Wherever the word "cuántos" appears in the entries, copy the whole line.

##### TASK DATA #####

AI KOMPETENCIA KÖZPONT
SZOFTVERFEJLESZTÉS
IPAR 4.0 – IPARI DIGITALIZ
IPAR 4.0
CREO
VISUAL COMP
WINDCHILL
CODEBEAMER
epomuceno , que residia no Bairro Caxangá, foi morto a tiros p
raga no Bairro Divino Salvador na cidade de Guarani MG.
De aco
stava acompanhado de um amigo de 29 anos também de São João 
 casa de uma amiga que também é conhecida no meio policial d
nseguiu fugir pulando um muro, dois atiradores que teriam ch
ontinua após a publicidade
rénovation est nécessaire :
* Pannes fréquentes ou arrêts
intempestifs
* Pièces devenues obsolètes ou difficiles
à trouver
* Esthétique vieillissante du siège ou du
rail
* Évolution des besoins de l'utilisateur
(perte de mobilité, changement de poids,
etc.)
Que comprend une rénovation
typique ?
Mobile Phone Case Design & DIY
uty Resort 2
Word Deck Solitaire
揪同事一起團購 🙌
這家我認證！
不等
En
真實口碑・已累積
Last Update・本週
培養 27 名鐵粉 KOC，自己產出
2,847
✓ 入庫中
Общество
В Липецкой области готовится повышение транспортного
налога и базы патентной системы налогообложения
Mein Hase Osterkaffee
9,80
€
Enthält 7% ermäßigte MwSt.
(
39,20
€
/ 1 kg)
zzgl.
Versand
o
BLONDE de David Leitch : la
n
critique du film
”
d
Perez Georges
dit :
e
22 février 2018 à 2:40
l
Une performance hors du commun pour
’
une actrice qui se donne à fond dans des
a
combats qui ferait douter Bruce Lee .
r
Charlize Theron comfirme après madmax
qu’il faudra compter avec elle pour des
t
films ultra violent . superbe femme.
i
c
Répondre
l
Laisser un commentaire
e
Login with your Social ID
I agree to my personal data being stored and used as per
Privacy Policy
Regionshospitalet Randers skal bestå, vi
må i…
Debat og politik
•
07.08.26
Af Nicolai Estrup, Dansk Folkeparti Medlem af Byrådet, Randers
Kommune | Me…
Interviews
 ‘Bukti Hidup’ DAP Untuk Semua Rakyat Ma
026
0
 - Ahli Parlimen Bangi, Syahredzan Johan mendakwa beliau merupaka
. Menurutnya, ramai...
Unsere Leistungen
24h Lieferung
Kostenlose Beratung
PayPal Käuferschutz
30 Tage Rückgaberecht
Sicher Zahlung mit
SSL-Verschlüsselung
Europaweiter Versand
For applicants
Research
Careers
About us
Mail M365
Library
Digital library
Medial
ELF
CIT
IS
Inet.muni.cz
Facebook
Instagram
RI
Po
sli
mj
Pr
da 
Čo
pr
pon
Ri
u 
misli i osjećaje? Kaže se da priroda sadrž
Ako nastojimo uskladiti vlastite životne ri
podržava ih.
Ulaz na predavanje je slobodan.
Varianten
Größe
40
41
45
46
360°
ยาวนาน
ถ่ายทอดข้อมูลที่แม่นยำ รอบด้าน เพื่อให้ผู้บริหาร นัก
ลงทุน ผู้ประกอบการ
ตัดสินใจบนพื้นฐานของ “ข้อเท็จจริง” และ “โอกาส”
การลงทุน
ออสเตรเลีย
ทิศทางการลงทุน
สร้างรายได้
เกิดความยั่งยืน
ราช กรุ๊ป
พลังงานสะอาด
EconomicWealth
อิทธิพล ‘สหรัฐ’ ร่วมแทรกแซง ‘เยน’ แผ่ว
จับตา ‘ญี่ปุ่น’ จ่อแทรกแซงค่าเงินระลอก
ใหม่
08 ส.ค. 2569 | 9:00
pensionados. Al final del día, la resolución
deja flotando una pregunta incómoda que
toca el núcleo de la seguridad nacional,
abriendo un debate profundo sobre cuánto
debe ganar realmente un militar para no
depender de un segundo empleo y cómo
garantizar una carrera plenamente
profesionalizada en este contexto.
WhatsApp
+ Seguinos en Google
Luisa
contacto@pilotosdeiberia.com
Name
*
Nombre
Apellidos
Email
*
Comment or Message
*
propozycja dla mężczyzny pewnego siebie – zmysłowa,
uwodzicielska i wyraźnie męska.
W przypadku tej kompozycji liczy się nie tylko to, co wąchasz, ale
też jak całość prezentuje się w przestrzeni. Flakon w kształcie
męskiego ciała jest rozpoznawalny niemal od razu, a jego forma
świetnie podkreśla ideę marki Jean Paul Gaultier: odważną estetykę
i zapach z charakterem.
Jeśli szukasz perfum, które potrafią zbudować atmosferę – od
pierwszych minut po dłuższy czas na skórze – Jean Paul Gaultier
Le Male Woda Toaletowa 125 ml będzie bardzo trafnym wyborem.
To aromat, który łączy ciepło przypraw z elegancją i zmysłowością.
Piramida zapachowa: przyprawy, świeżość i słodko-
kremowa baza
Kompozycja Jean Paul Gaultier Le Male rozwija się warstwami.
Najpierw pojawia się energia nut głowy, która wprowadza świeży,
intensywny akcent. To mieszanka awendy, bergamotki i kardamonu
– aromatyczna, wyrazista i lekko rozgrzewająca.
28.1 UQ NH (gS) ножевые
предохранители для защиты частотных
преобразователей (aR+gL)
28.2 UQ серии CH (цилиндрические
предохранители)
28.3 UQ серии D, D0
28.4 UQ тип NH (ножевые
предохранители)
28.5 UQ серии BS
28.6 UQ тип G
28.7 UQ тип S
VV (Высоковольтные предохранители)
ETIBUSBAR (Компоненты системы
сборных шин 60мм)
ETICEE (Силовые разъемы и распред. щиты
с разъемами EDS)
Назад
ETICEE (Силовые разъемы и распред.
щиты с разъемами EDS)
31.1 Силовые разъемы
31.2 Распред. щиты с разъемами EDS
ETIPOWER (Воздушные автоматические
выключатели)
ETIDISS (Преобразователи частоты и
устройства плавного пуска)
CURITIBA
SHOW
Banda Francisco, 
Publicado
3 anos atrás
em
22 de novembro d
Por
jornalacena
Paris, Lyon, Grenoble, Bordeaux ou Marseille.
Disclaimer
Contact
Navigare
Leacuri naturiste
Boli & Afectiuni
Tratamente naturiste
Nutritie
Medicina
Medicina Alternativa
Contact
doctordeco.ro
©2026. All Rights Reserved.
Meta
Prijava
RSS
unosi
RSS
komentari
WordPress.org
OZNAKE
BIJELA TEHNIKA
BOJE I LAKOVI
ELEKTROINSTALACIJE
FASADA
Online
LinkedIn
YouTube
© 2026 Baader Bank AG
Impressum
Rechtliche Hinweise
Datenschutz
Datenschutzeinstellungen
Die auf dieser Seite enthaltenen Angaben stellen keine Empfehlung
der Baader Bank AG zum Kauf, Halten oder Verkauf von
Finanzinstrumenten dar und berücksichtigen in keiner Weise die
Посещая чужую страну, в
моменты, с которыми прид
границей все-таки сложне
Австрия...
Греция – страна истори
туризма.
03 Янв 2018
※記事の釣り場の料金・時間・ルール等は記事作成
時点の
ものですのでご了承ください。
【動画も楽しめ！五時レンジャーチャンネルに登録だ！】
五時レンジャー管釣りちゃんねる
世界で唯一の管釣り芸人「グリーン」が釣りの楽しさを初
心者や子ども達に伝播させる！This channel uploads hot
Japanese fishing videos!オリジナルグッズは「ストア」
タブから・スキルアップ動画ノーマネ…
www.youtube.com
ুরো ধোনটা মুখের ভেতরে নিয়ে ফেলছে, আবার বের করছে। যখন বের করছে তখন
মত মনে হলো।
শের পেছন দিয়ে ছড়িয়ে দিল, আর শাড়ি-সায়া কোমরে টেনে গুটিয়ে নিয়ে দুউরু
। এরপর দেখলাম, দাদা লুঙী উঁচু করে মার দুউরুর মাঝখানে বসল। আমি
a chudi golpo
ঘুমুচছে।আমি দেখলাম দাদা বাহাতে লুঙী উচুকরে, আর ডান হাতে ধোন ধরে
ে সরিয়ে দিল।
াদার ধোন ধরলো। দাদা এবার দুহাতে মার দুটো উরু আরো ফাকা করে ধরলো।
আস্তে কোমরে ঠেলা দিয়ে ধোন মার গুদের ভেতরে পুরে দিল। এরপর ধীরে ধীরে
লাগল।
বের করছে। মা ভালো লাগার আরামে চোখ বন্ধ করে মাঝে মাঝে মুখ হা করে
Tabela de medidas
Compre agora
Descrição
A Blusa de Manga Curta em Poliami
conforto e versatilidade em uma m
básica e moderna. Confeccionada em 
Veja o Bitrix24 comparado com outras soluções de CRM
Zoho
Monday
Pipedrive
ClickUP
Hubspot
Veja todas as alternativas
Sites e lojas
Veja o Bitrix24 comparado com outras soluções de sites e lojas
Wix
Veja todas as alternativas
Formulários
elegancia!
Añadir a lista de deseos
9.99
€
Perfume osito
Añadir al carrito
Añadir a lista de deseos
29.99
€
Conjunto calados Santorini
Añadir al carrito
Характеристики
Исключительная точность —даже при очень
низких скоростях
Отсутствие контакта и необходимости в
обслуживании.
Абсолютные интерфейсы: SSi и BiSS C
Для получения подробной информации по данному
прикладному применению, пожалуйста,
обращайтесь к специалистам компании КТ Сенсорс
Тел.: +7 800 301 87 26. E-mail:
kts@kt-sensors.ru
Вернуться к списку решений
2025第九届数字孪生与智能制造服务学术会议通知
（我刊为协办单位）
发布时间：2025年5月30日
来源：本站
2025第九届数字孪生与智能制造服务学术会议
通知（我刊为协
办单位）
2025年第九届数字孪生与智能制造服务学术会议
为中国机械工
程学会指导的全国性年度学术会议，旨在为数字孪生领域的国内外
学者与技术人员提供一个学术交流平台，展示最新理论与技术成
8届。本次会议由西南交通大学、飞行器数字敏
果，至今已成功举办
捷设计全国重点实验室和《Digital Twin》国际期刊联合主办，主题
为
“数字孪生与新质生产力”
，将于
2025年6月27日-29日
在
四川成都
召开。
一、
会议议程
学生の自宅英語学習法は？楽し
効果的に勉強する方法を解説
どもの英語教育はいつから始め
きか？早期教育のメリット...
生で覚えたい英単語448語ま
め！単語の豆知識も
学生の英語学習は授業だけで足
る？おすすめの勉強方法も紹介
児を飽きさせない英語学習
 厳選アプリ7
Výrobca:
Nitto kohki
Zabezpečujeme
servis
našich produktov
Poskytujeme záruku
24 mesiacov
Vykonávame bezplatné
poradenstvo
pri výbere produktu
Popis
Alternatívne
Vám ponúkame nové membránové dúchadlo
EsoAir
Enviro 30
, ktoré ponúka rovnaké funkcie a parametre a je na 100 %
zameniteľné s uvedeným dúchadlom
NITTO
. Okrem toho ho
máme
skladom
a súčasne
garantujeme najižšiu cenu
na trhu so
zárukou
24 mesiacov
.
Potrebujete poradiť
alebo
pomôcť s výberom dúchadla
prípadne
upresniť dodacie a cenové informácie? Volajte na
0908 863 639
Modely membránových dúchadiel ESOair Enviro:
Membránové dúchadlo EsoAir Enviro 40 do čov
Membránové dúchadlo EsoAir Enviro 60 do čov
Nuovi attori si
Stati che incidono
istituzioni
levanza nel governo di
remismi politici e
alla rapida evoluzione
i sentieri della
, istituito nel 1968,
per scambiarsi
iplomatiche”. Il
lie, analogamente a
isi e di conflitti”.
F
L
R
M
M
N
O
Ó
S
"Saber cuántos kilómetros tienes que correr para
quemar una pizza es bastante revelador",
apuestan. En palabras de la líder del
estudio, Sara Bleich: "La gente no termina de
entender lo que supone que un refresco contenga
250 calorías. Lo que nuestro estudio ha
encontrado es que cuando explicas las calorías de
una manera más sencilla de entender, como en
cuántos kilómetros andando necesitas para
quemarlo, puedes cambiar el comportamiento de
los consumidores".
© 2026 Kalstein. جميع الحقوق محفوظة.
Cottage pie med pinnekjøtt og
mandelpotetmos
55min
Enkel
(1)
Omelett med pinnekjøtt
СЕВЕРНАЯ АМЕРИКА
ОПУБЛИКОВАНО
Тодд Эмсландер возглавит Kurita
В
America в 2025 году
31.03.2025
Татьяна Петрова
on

#####

◆ **EXERCISE RESPONSE**
"Saber cuántos kilómetros tienes que correr para
cuántos kilómetros andando necesitas para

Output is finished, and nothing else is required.